WHAT NEEDS TO BE DONE >> For the entries that follow, retype exactly the lines from the one containing "The best uses for Google TV" to the one containing "for wood waste", inclusive, and only those. Images stay out of the copy.

↓↓↓

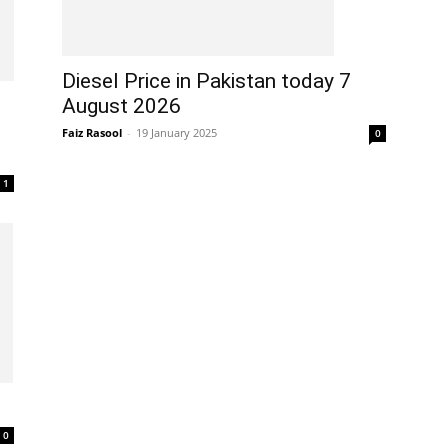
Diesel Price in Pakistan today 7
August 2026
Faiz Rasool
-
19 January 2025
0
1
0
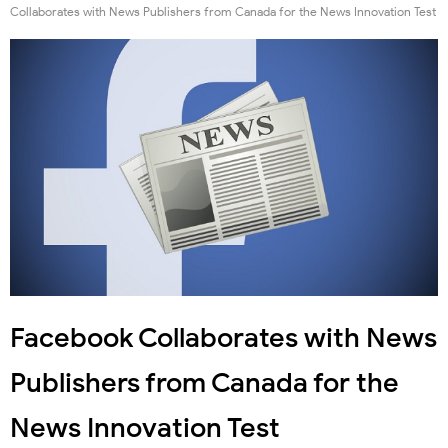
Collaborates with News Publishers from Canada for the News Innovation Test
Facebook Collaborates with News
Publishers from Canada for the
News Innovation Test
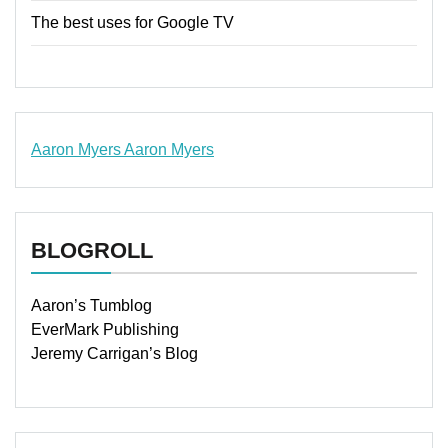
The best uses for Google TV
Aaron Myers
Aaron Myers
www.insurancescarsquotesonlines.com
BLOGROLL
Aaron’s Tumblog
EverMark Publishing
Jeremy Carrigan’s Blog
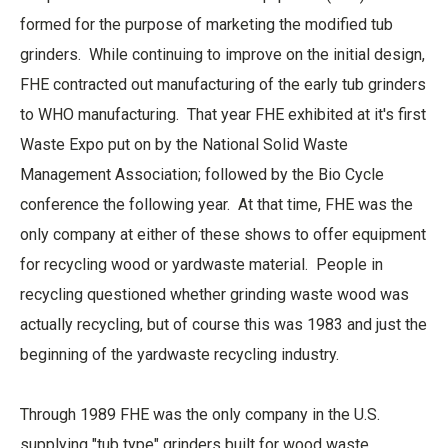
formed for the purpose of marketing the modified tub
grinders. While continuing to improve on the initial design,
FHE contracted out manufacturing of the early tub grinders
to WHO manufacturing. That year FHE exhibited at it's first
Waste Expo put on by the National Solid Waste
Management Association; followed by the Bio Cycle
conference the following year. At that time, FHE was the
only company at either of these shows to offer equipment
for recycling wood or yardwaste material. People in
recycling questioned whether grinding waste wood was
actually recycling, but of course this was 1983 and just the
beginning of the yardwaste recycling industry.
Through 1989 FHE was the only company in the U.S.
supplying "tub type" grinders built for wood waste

↑↑↑
↓↓↓

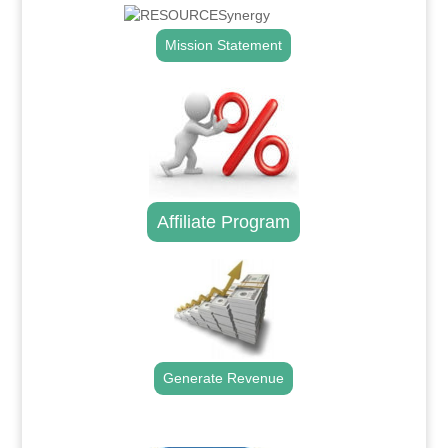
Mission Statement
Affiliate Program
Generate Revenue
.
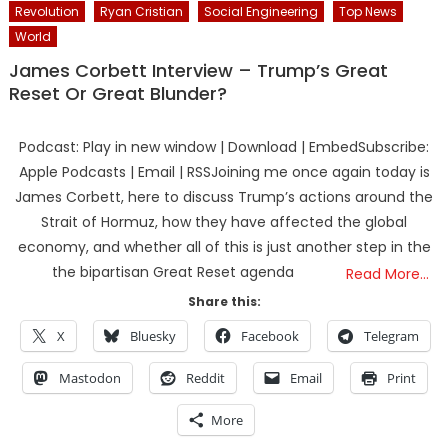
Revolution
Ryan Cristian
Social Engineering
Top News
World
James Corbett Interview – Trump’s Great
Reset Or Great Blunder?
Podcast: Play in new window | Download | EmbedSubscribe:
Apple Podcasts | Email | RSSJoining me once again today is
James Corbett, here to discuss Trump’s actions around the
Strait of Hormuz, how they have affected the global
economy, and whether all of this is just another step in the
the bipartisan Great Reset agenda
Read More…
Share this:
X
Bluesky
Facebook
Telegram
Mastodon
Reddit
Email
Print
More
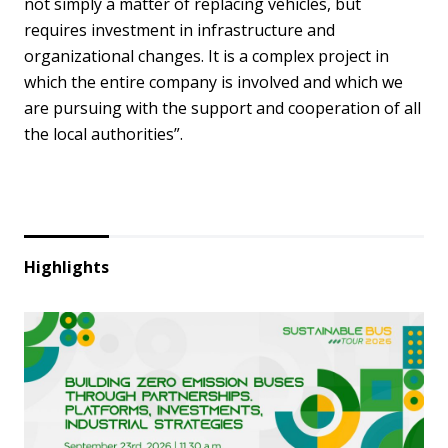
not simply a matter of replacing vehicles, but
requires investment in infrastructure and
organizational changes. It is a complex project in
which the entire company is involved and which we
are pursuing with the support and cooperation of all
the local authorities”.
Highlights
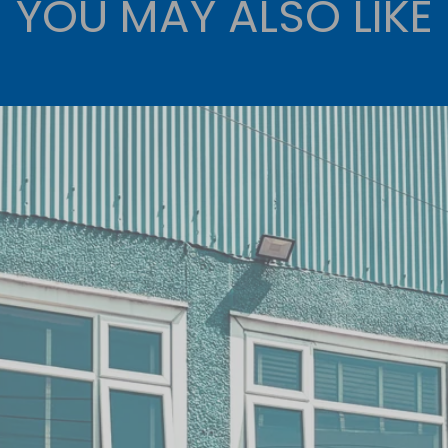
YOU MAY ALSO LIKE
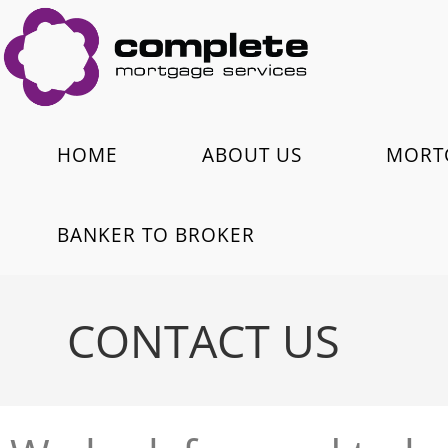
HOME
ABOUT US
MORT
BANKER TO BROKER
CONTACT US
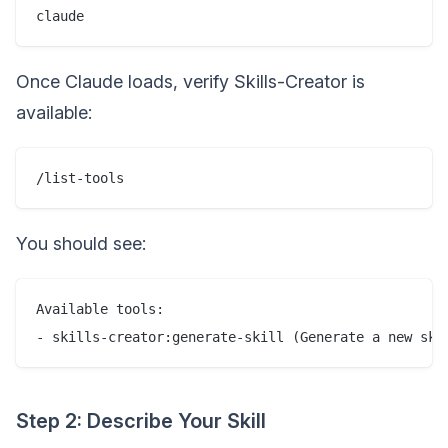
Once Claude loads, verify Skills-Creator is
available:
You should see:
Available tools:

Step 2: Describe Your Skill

↑↑↑
↓↓↓

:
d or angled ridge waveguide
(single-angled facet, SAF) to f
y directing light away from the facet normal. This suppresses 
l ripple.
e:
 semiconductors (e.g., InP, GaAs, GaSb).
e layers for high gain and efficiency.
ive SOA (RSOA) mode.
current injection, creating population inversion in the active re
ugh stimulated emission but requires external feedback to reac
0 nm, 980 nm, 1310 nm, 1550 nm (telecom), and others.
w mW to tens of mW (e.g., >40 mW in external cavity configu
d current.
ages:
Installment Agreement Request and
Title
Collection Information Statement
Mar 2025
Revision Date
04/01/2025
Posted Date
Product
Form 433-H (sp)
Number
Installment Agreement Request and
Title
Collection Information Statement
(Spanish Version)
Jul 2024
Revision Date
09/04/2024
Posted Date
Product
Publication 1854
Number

↑↑↑

REPLY >>
The best uses for Google TV
Aaron Myers
Aaron Myers
www.insurancescarsquotesonlines.com
BLOGROLL
Aaron’s Tumblog
EverMark Publishing
Jeremy Carrigan’s Blog
formed for the purpose of marketing the modified tub
grinders. While continuing to improve on the initial design,
FHE contracted out manufacturing of the early tub grinders
to WHO manufacturing. That year FHE exhibited at it's first
Waste Expo put on by the National Solid Waste
Management Association; followed by the Bio Cycle
conference the following year. At that time, FHE was the
only company at either of these shows to offer equipment
for recycling wood or yardwaste material. People in
recycling questioned whether grinding waste wood was
actually recycling, but of course this was 1983 and just the
beginning of the yardwaste recycling industry.
Through 1989 FHE was the only company in the U.S.
supplying "tub type" grinders built for wood waste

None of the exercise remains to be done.